> _TASK GOAL_
Copy the material below verbatim from the line with "Главное: отсутствие слота не должно" to the line with "oto con didascalie...", both lines included, omitting pictures and every line outside that range.

━━ THE DATA ━━

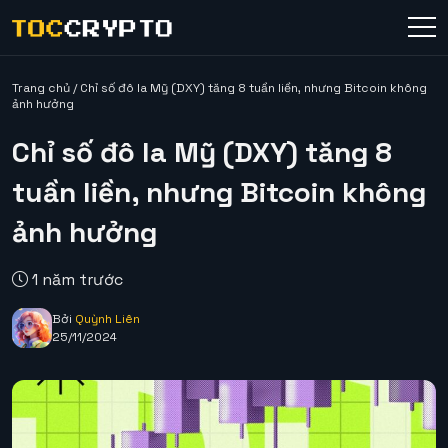
Trang chủ
/
Chỉ số đô la Mỹ (DXY) tăng 8 tuần liền, nhưng Bitcoin không
ảnh hưởng
Chỉ số đô la Mỹ (DXY) tăng 8
tuần liền, nhưng Bitcoin không
ảnh hưởng
1 năm trước
Bởi
Quỳnh Liên
25/11/2024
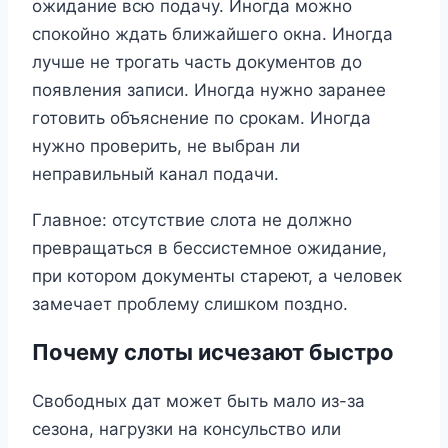
ожидание всю подачу. Иногда можно
спокойно ждать ближайшего окна. Иногда
лучше не трогать часть документов до
появления записи. Иногда нужно заранее
готовить объяснение по срокам. Иногда
нужно проверить, не выбран ли
неправильный канал подачи.
Главное: отсутствие слота не должно
превращаться в бессистемное ожидание,
при котором документы стареют, а человек
замечает проблему слишком поздно.
Почему слоты исчезают быстро
Свободных дат может быть мало из-за
сезона, нагрузки на консульство или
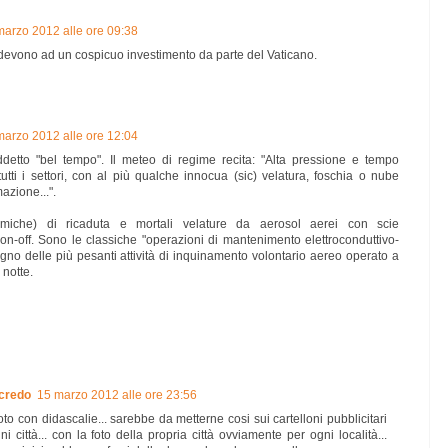
marzo 2012 alle ore 09:38
i devono ad un cospicuo investimento da parte del Vaticano.
marzo 2012 alle ore 12:04
ddetto "bel tempo". Il meteo di regime recita: "Alta pressione e tempo
tti i settori, con al più qualche innocua (sic) velatura, foschia o nube
mazione...".
miche) di ricaduta e mortali velature da aerosol aerei con scie
 on-off. Sono le classiche "operazioni di mantenimento elettroconduttivo-
egno delle più pesanti attività di inquinamento volontario aereo operato a
 notte.
credo
15 marzo 2012 alle ore 23:56
oto con didascalie... sarebbe da metterne cosi sui cartelloni pubblicitari
i città... con la foto della propria città ovviamente per ogni località...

━━━

> _SOLUTION TO THIS TASK_
Главное: отсутствие слота не должно
превращаться в бессистемное ожидание,
при котором документы стареют, а человек
замечает проблему слишком поздно.
Почему слоты исчезают быстро
Свободных дат может быть мало из-за
сезона, нагрузки на консульство или
marzo 2012 alle ore 09:38
i devono ad un cospicuo investimento da parte del Vaticano.
marzo 2012 alle ore 12:04
ddetto "bel tempo". Il meteo di regime recita: "Alta pressione e tempo
tti i settori, con al più qualche innocua (sic) velatura, foschia o nube
mazione...".
miche) di ricaduta e mortali velature da aerosol aerei con scie
 on-off. Sono le classiche "operazioni di mantenimento elettroconduttivo-
egno delle più pesanti attività di inquinamento volontario aereo operato a
 notte.
credo
15 marzo 2012 alle ore 23:56
oto con didascalie... sarebbe da metterne cosi sui cartelloni pubblicitari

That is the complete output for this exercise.